Eserlerinden Alıntılarla Nobel Ödüllü Yazarımız: Orhan Pamuk
  • 10
    0
    0
    6
  • "Dünya güzeldi, içim de güzel olsun istedim. İçimde bir suçluluk, hatta kötülük yokmuş gibi yaparsam, yavaş yavaş kötülüğü unuturdum. Böylece hiçbir şey olmamış gibi yapmaya başladım. Hiçbir şey olmamış gibi yaparsanız ve gerçekten de hiçbir şey olmuyorsa, hiçbir şey olmaz sonunda.”

    Kırmızı Saçlı Kadın

    Pamuk. 7 Haziran 1952 tarihinde İstanbul’da doğdu. Nişantaşı semtinde büyüdü ve ortaöğrenimini İstanbul Robert Koleji (1970)’de bitirdi. Bir süre İstanbul Teknik Üniversitesi Mimarlık Fakültesi’nde okuduktan sonra İstanbul Üniversitesi İktisat Fakültesi Gazetecilik Enstitüsü (1977)’den mezun oldu. Bitirdiği enstitüde yüksek lisans öğrenimi gördü. Yirmi üç yaşında diğer uğraşılarını bırakarak yalnızca yazarlığı uğraş edindi. Edebiyata 1970’li yılların başlarında “Yeditepe” dergisinde yayımladığı şiirlerle girmişti. Sonra ağırlıklı olarak öykü, roman ve deneme yazarlığına yöneldi.  

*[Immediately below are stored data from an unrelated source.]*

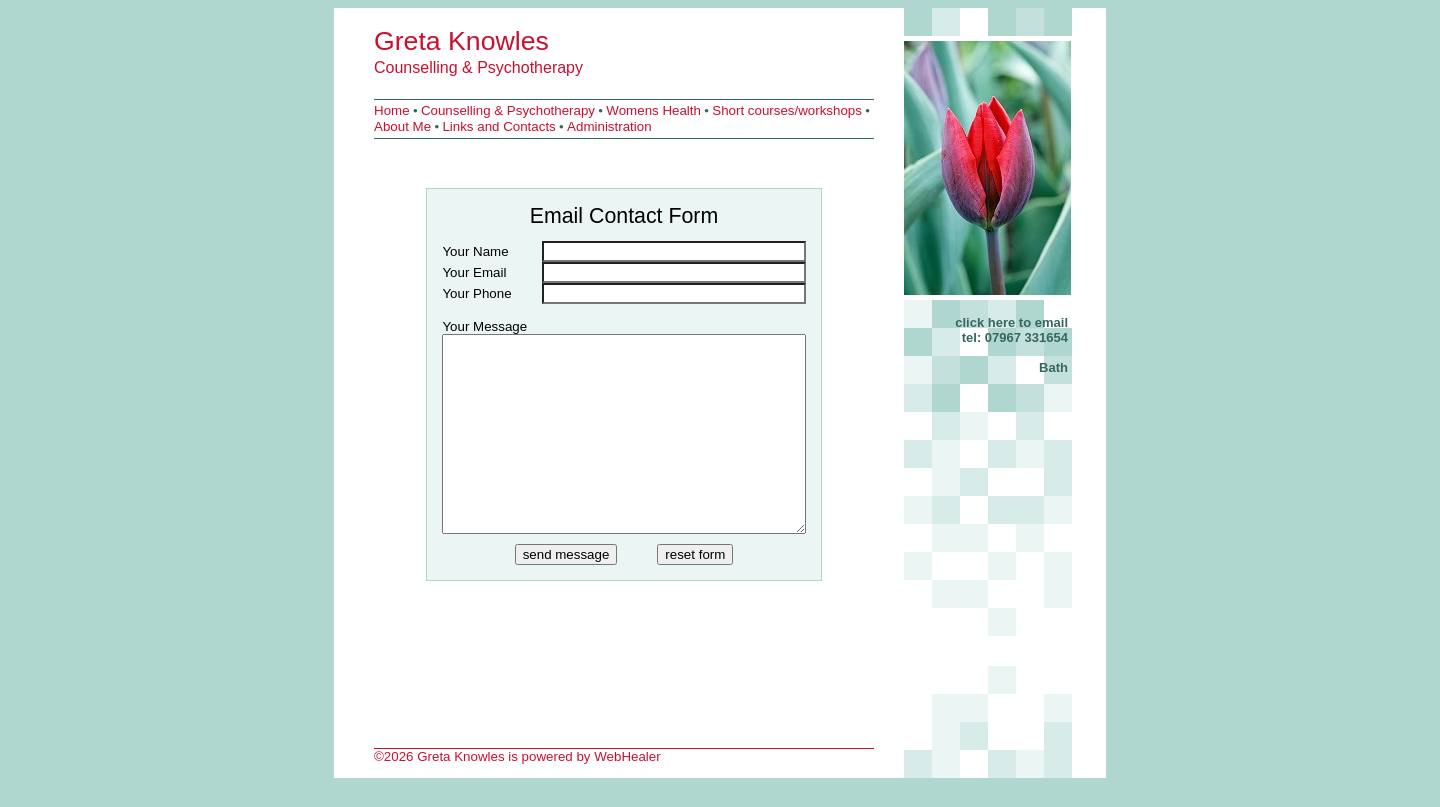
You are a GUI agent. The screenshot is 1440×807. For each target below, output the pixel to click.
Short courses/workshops (787, 110)
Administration (609, 126)
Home (392, 110)
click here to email (1011, 322)
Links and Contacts (498, 126)
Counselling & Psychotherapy (478, 67)
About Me (402, 126)
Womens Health (653, 110)
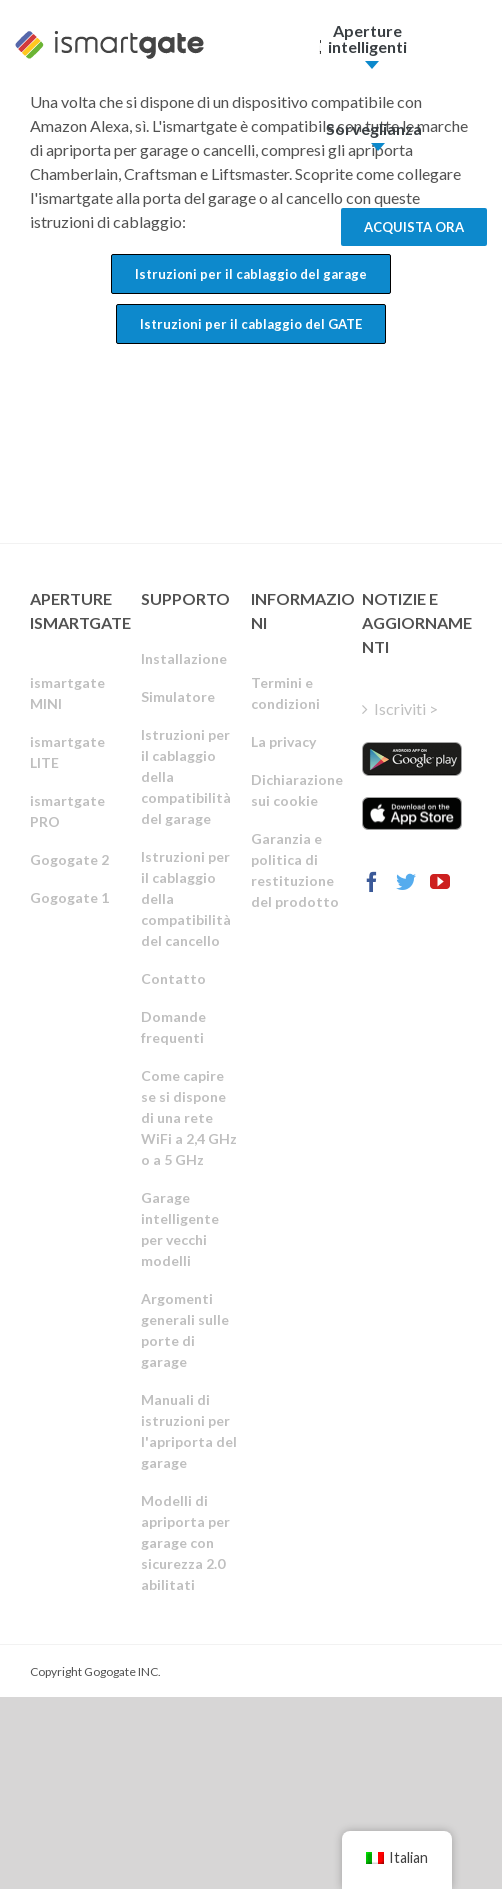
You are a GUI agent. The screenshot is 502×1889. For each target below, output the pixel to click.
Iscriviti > (406, 708)
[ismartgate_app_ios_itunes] (412, 814)
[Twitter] (406, 882)
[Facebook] (372, 882)
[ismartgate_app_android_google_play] (412, 759)
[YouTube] (440, 882)
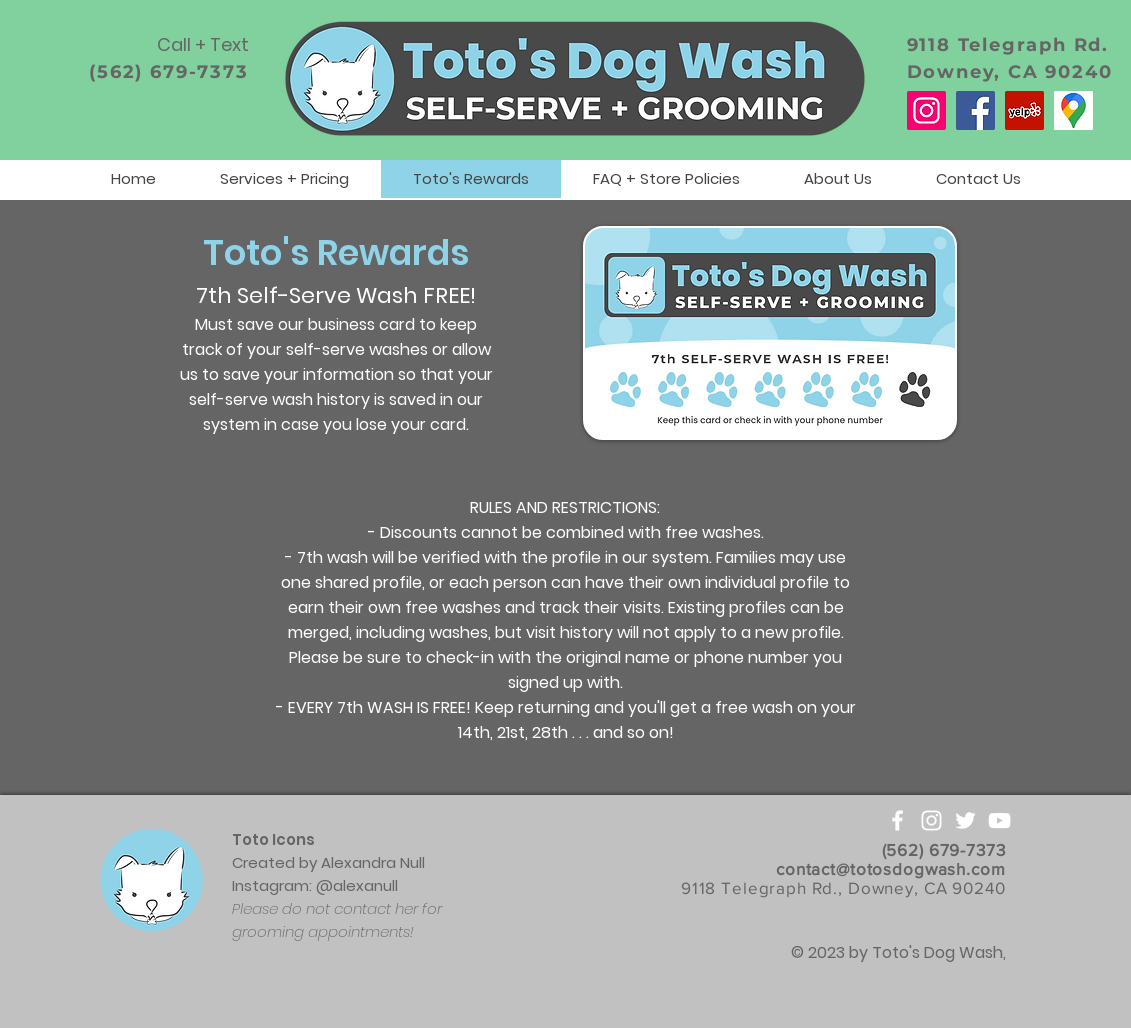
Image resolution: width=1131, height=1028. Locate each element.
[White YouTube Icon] (999, 820)
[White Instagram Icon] (931, 820)
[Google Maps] (1073, 110)
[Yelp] (1024, 110)
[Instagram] (926, 110)
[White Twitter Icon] (965, 820)
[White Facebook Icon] (897, 820)
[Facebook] (975, 110)
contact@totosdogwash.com (890, 868)
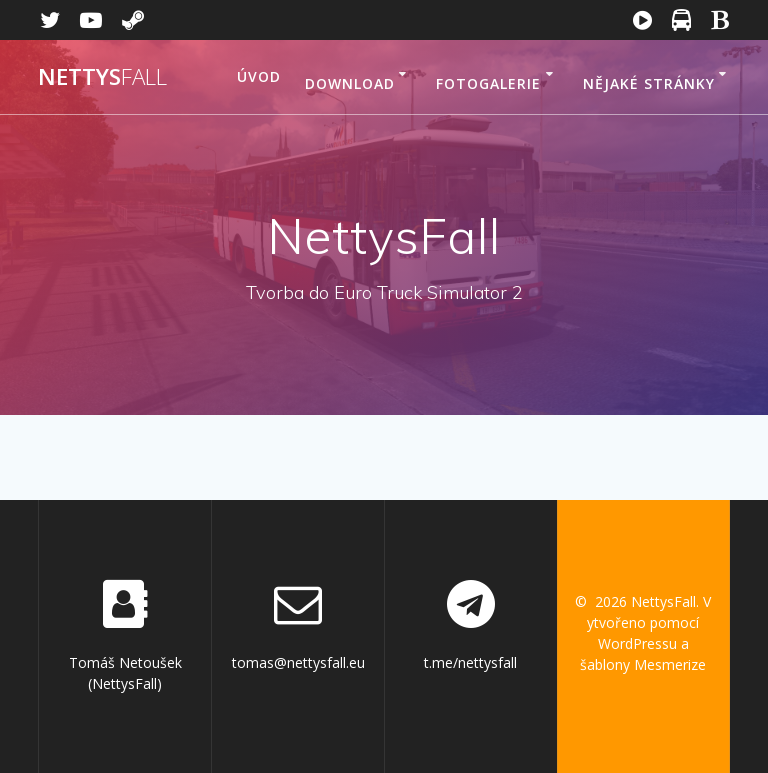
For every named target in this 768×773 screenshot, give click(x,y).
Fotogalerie (488, 83)
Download (350, 83)
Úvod (259, 76)
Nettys (102, 77)
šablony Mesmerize (643, 664)
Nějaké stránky (649, 83)
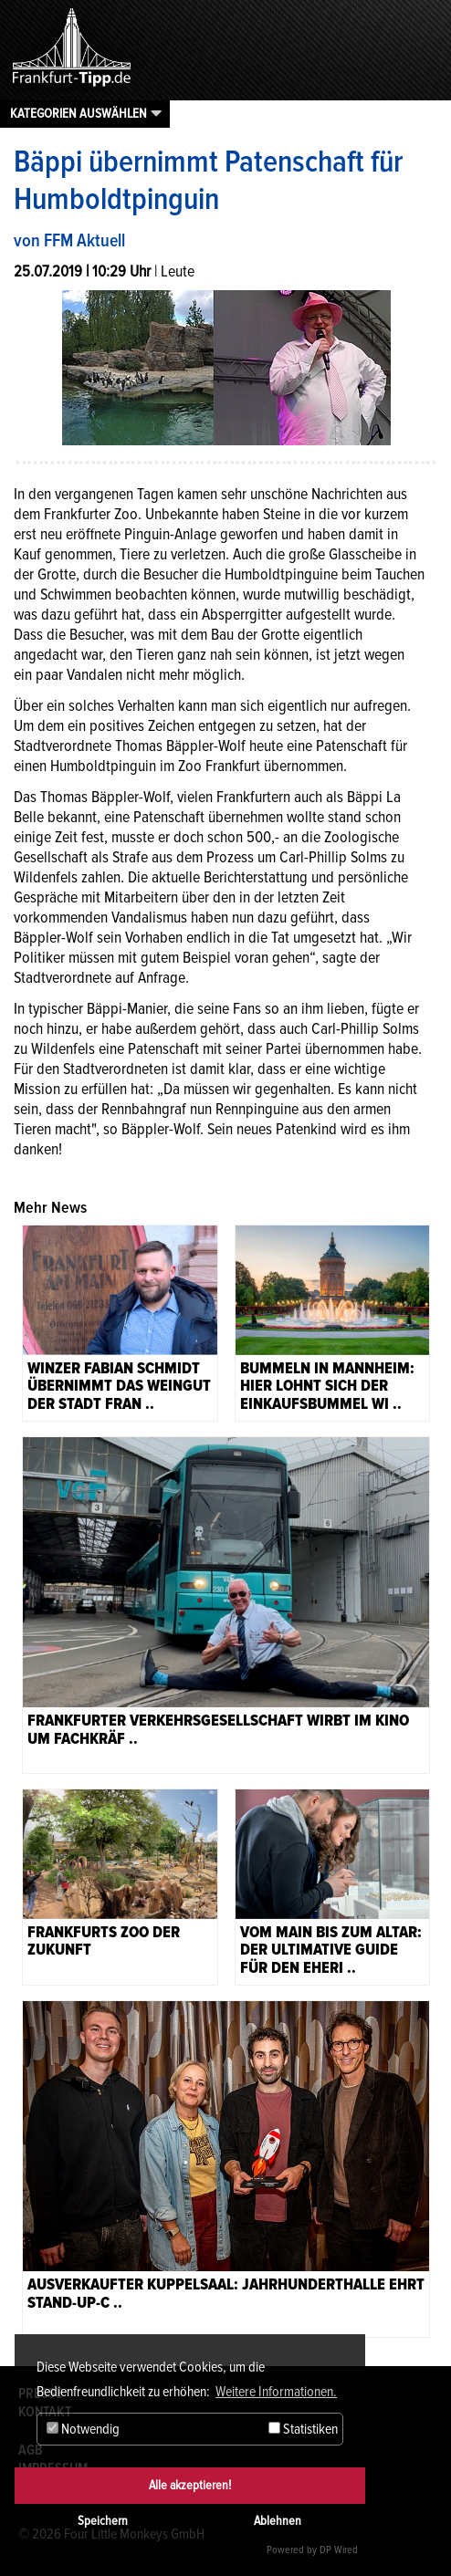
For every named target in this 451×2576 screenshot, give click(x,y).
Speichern (103, 2521)
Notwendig (83, 2429)
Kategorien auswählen (78, 113)
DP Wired (339, 2550)
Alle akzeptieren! (190, 2485)
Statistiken (303, 2429)
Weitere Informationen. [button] (276, 2392)
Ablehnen (277, 2521)
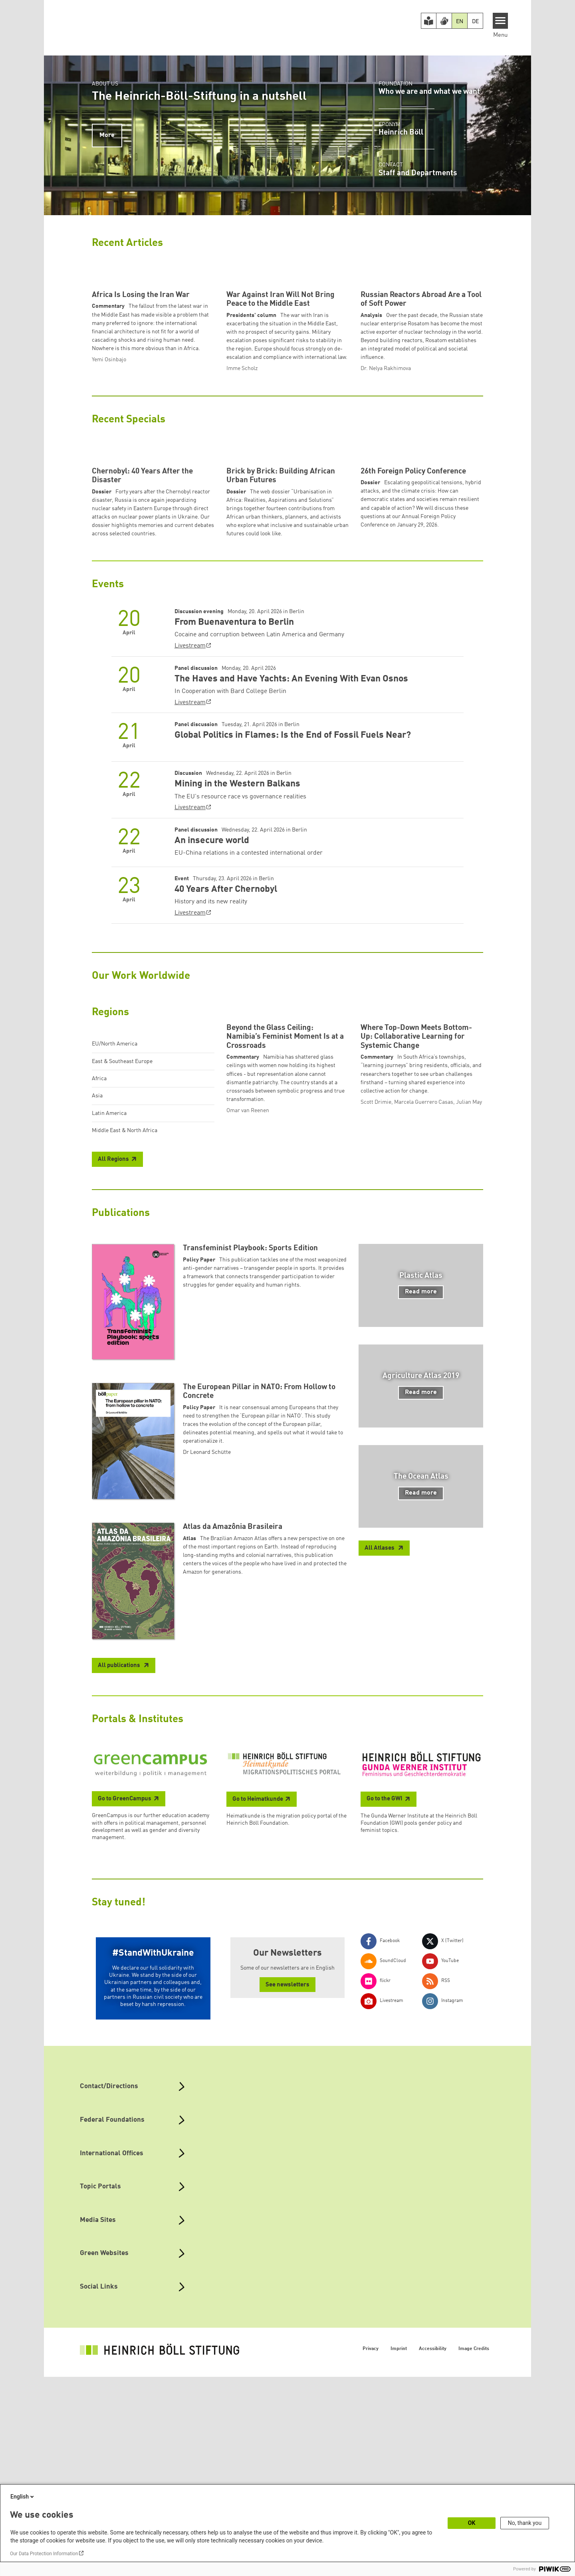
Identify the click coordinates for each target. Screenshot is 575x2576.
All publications (119, 1865)
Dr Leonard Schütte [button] (207, 1651)
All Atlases (380, 1748)
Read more (421, 1491)
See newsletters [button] (287, 2184)
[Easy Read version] (428, 20)
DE (475, 21)
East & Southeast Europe (122, 1210)
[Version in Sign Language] (444, 20)
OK (472, 2523)
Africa (99, 1227)
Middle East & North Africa (124, 1279)
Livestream (190, 795)
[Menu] (500, 21)
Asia (97, 1244)
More (107, 135)
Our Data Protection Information (44, 2553)
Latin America (109, 1262)
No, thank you (525, 2523)
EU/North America (114, 1193)
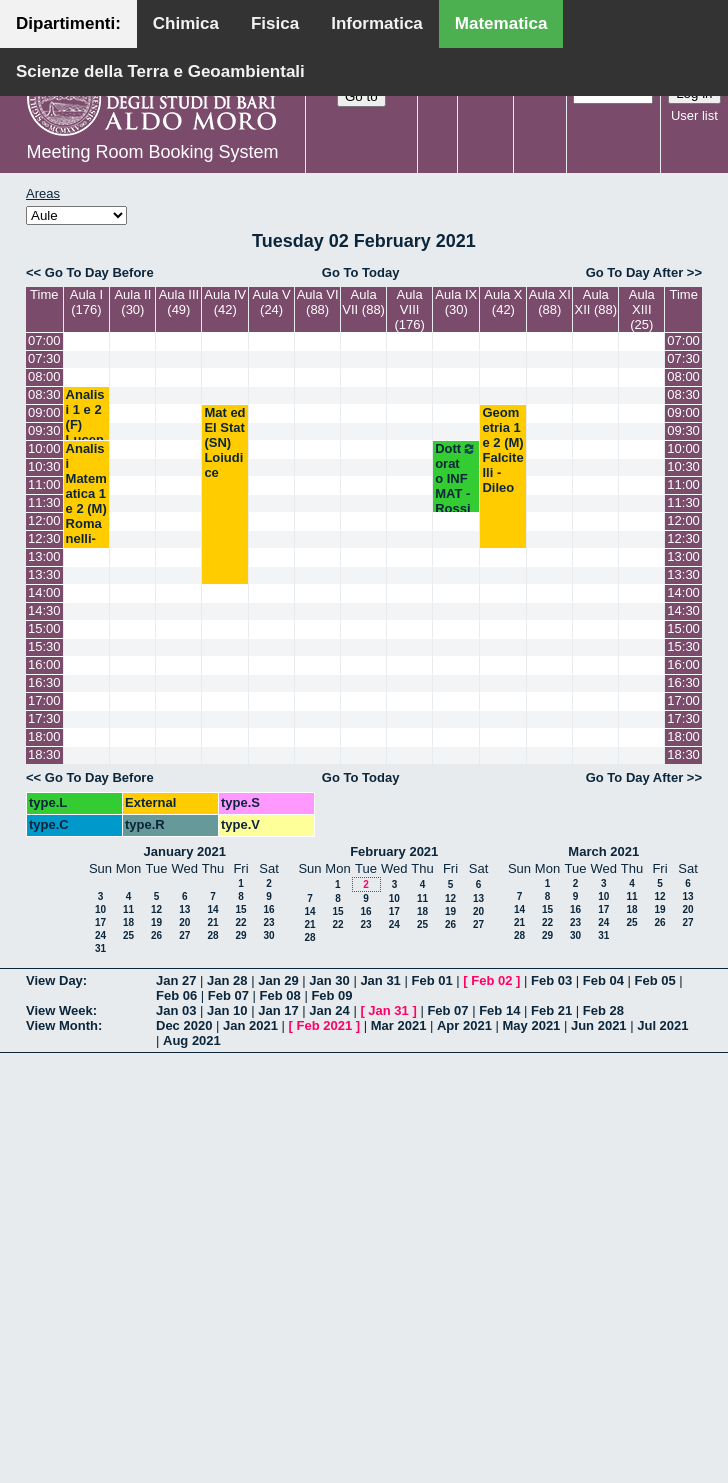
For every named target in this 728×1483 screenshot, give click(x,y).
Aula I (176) (86, 302)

    Antalya Film Festivali kapsamında düzenlenen bir yarışmada “Hançer” adlı hikâyesiyle üçüncülük kazanmıştı. “Karanlık ve Işık” adlı roman dosyasıyla 1979 Milliyet Roman Yarışmasında birincilik ödülünü Mehmet Eroğlu ile paylaşarak adını duyurdu. “Cevdet Bey ve Oğulları” (1982) adı ile yayımladığı aynı romanla 1983 Orhan Kemal, 1984 Madaralı roman ödüllerini kazandı. “Sessiz Ev”in Fransızca çevirisiyle 1991 Prix de la Découverte Européene’i kazandı. 1985’te yayımlanıp 1990’da pek çok dile çevrilen “Beyaz Kale” romanı  ile uluslararası bir üne kavuştu. 1985-88 yılları arasında New York’ta Columbia Üniversitesinde “visiting scholar” olarak bulundu. “Kara Kitap”ın (1990) Fransızca çevirisiyle Prix France Culture (ödülünü) aldı. 1991’de yazdığı tek senaryo filme çekildi. “Benim Adım Kırmızı” (1998) romanı ile Fransa’da ödüller kazandı. Pamuk’a Dublin şehri adına bir belge ile birlikte yüz bin Euro’luk para ödülü verildi.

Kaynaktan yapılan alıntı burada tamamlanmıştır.